(Collection entries)
►

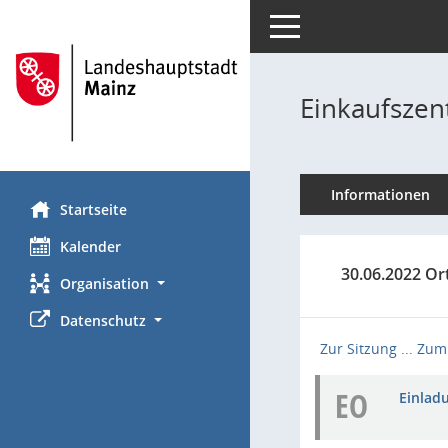
Toggle navigation
Einkaufszen
Informationen
Startseite
Kalender
30.06.2022 Or
Organisation
Datenschutz
Zur Sitzung ...
Zum 
EO
Einladu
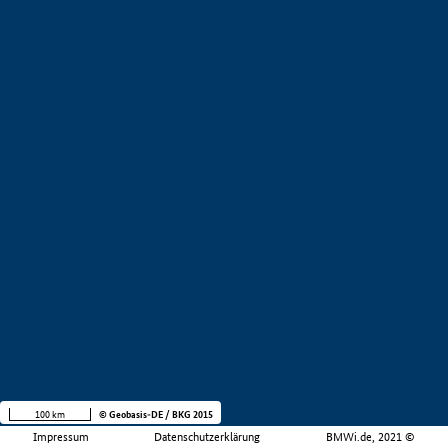
100 km
© Geobasis-DE / BKG 2015
Impressum
Datenschutzerklärung
BMWi.de, 2021 ©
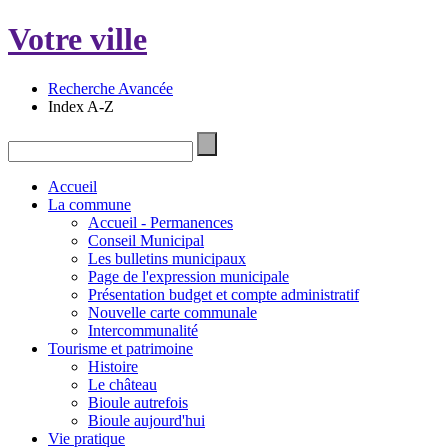
Votre ville
Recherche Avancée
Index A-Z
Accueil
La commune
Accueil - Permanences
Conseil Municipal
Les bulletins municipaux
Page de l'expression municipale
Présentation budget et compte administratif
Nouvelle carte communale
Intercommunalité
Tourisme et patrimoine
Histoire
Le château
Bioule autrefois
Bioule aujourd'hui
Vie pratique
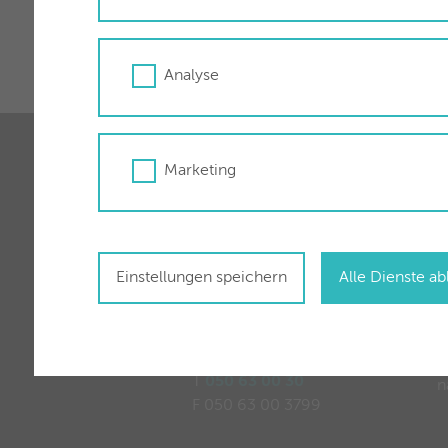
und mit besten Preis-Leistungsverhä
Stadtwerke Wörgl, auf diese kommun
Analyse
Marketing
Für Sie vor Ort
Ö
Einstellungen speichern
Alle Dienste a
Stadtwerke Wörgl GmbH
M
Zauberwinklweg 2a
6300 Wörgl
W
T
050 63 00 30
n
F 050 63 00 3799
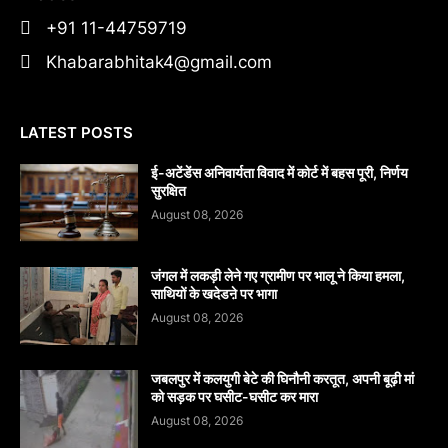
+91 11-44759719
Khabarabhitak4@gmail.com
LATEST POSTS
​ई-अटेंडेंस अनिवार्यता विवाद में कोर्ट में बहस पूरी, निर्णय
सुरक्षित
August 08, 2026
जंगल में लकड़ी लेने गए ग्रामीण पर भालू ने किया हमला,
साथियों के खदेडऩे पर भागा
August 08, 2026
जबलपुर में कलयुगी बेटे की घिनौनी करतूत, अपनी बूढ़ी मां
को सड़क पर घसीट-घसीट कर मारा
August 08, 2026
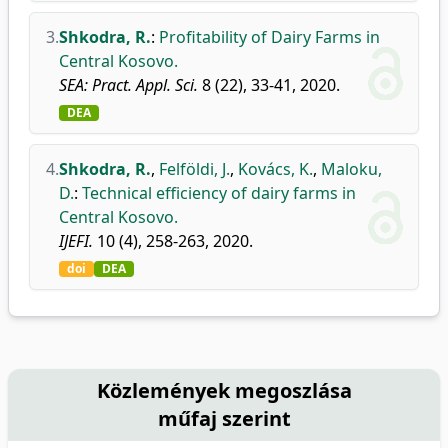
3.
Shkodra, R.
:
Profitability of Dairy Farms in
Central Kosovo.
SEA: Pract. Appl. Sci.
8 (22), 33-41, 2020.
DEA
4.
Shkodra, R.
,
Felföldi, J.
,
Kovács, K.
,
Maloku,
D.
:
Technical efficiency of dairy farms in
Central Kosovo.
IJEFI.
10 (4), 258-263, 2020.
doi
DEA
Közlemények megoszlása
műfaj szerint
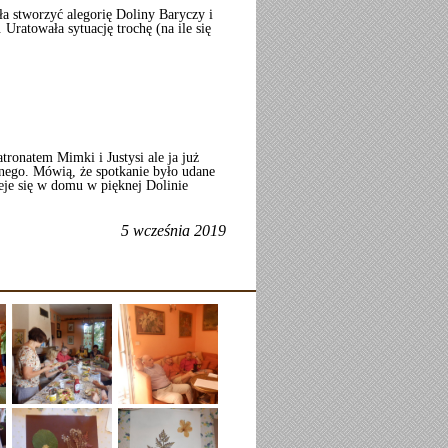
ła stworzyć alegorię Doliny Baryczy i
). Uratowała sytuację trochę (na ile się
onatem Mimki i Justysi ale ja już
pnego. Mówią, że spotkanie było udane
eje się w domu w pięknej Dolinie
5 wcześnia 2019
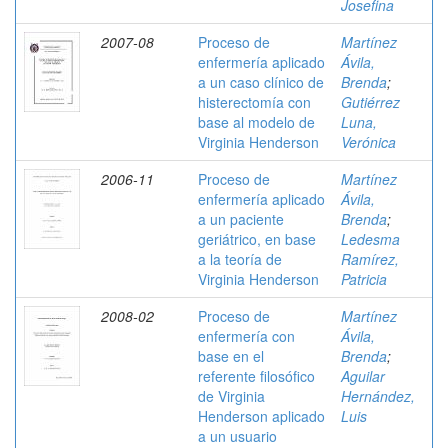
Josefina
2007-08
Proceso de
Martínez
enfermería aplicado
Ávila,
a un caso clínico de
Brenda
;
histerectomía con
Gutiérrez
base al modelo de
Luna,
Virginia Henderson
Verónica
2006-11
Proceso de
Martínez
enfermería aplicado
Ávila,
a un paciente
Brenda
;
geriátrico, en base
Ledesma
a la teoría de
Ramírez,
Virginia Henderson
Patricia
2008-02
Proceso de
Martínez
enfermería con
Ávila,
base en el
Brenda
;
referente filosófico
Aguilar
de Virginia
Hernández,
Henderson aplicado
Luis
a un usuario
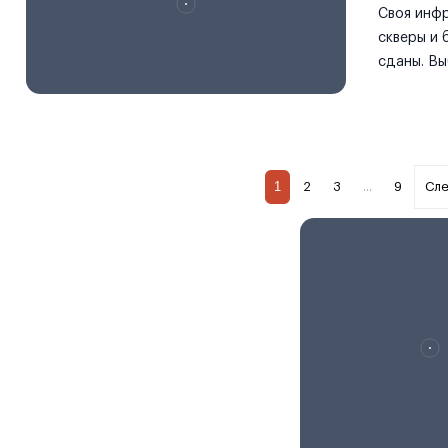
Своя инфр
скверы и 
сданы. Вы
1
2
3
...
9
Сле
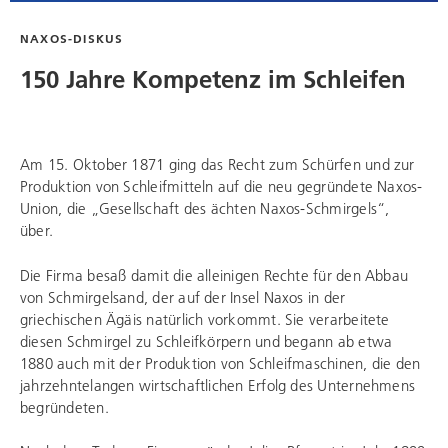
NAXOS-DISKUS
150 Jahre Kompetenz im Schleifen
Am 15. Oktober 1871 ging das Recht zum Schürfen und zur
Produktion von Schleifmitteln auf die neu gegründete Naxos-
Union, die „Gesellschaft des ächten Naxos-Schmirgels“,
über.
Die Firma besaß damit die alleinigen Rechte für den Abbau
von Schmirgelsand, der auf der Insel Naxos in der
griechischen Ägäis natürlich vorkommt. Sie verarbeitete
diesen Schmirgel zu Schleifkörpern und begann ab etwa
1880 auch mit der Produktion von Schleifmaschinen, die den
jahrzehntelangen wirtschaftlichen Erfolg des Unternehmens
begründeten.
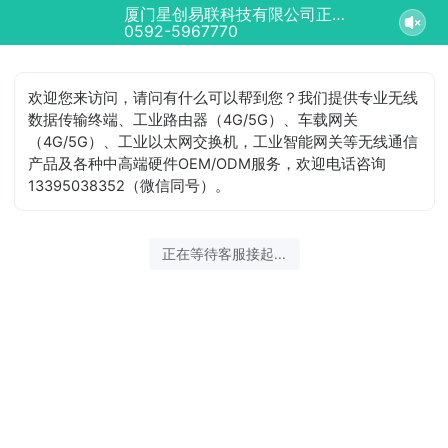
厦门星创易联科技有限公司正在为您服务
0592-5967770
欢迎您来访问，请问有什么可以帮到您？我们提供专业无线
数据传输终端、工业路由器（4G/5G）、车载网关
（4G/5G）、工业以太网交换机，工业智能网关等无线通信
产品及各种中高端硬件OEM/ODM服务，欢迎电话咨询
13395038352（微信同号）。
正在等待客服接起...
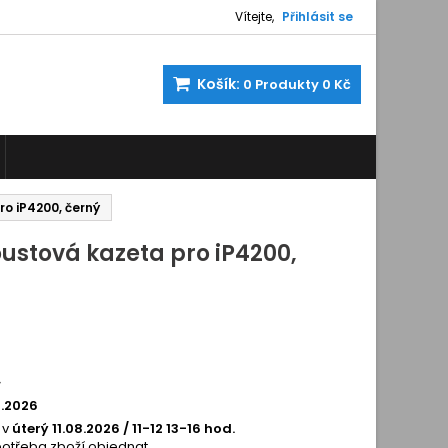
Vítejte,
Přihlásit se
Košík:
0
Produkty
0 Kč
ro iP4200, černý
oustová kazeta pro iP4200,
0105
í
8.2026
 v
úterý 11.08.2026 / 11-12 13-16 hod.
potřeba zboží objednat.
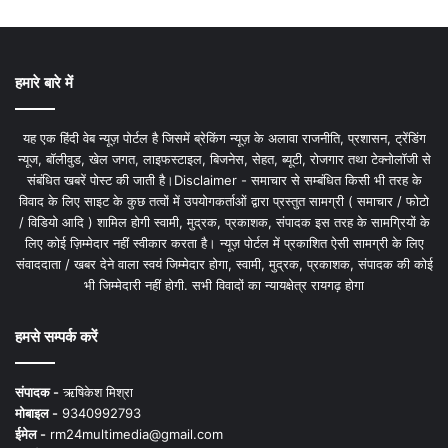
हमारे बारे में
यह एक हिंदी वेब न्यूज़ पोर्टल है जिसमें ब्रेकिंग न्यूज़ के अलावा राजनीति, प्रशासन, ट्रेंडिंग
न्यूज, बॉलीवुड, खेल जगत, लाइफस्टाइल, बिजनेस, सेहत, ब्यूटी, रोजगार तथा टेक्नोलॉजी से
संबंधित खबरें पोस्ट की जाती है।Disclaimer - समाचार से सम्बंधित किसी भी तरह के
विवाद के लिए साइट के कुछ तत्वों में उपयोगकर्ताओं द्वारा प्रस्तुत सामग्री ( समाचार / फोटो
/ विडियो आदि ) शामिल होगी स्वामी, मुद्रक, प्रकाशक, संपादक इस तरह के सामग्रियों के
लिए कोई ज़िम्मेदार नहीं स्वीकार करता है। न्यूज़ पोर्टल में प्रकाशित ऐसी सामग्री के लिए
संवाददाता / खबर देने वाला स्वयं जिम्मेदार होगा, स्वामी, मुद्रक, प्रकाशक, संपादक की कोई
भी जिम्मेदारी नहीं होगी. सभी विवादों का न्यायक्षेत्र रायगढ़ होगा
हमसे सम्पर्क करें
संपादक -
ऋषिकेश मिश्रा
मोबाइल -
9340992793
ईमेल -
rm24multimedia@gmail.com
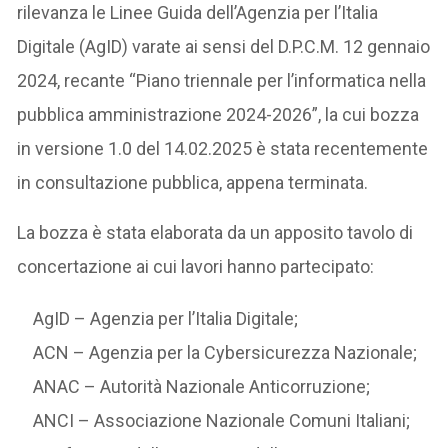
rilevanza le Linee Guida dell’Agenzia per l’Italia
Digitale (AgID) varate ai sensi del D.P.C.M. 12 gennaio
2024, recante “Piano triennale per l’informatica nella
pubblica amministrazione 2024-2026”, la cui bozza
in versione 1.0 del 14.02.2025 è stata recentemente
in consultazione pubblica, appena terminata.
La bozza è stata elaborata da un apposito tavolo di
concertazione ai cui lavori hanno partecipato:
AgID – Agenzia per l’Italia Digitale;
ACN – Agenzia per la Cybersicurezza Nazionale;
ANAC – Autorità Nazionale Anticorruzione;
ANCI – Associazione Nazionale Comuni Italiani;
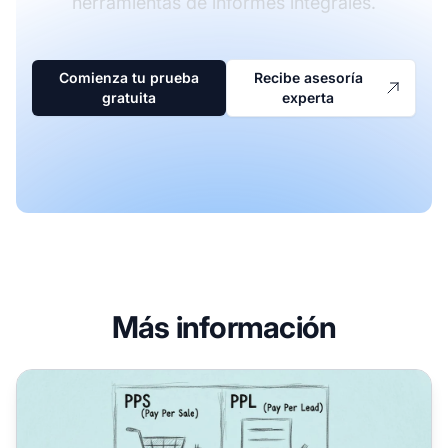
herramientas de informes integrales.
Comienza tu prueba
Recibe asesoría
gratuita
experta
Más información
¿Cuáles son los modelos de pago a afiliados más comune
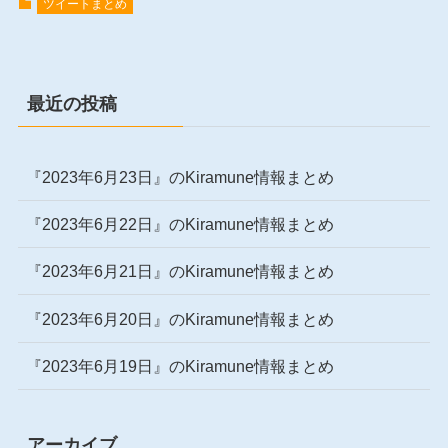
ツイートまとめ
最近の投稿
『2023年6月23日』のKiramune情報まとめ
『2023年6月22日』のKiramune情報まとめ
『2023年6月21日』のKiramune情報まとめ
『2023年6月20日』のKiramune情報まとめ
『2023年6月19日』のKiramune情報まとめ
アーカイブ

◄

What you are asked to do: All lines above with the word "Stadtwerke" need to be reported.

Reply:
Stadtwerke Wörgl, auf diese kommun
Stadtwerke Wörgl GmbH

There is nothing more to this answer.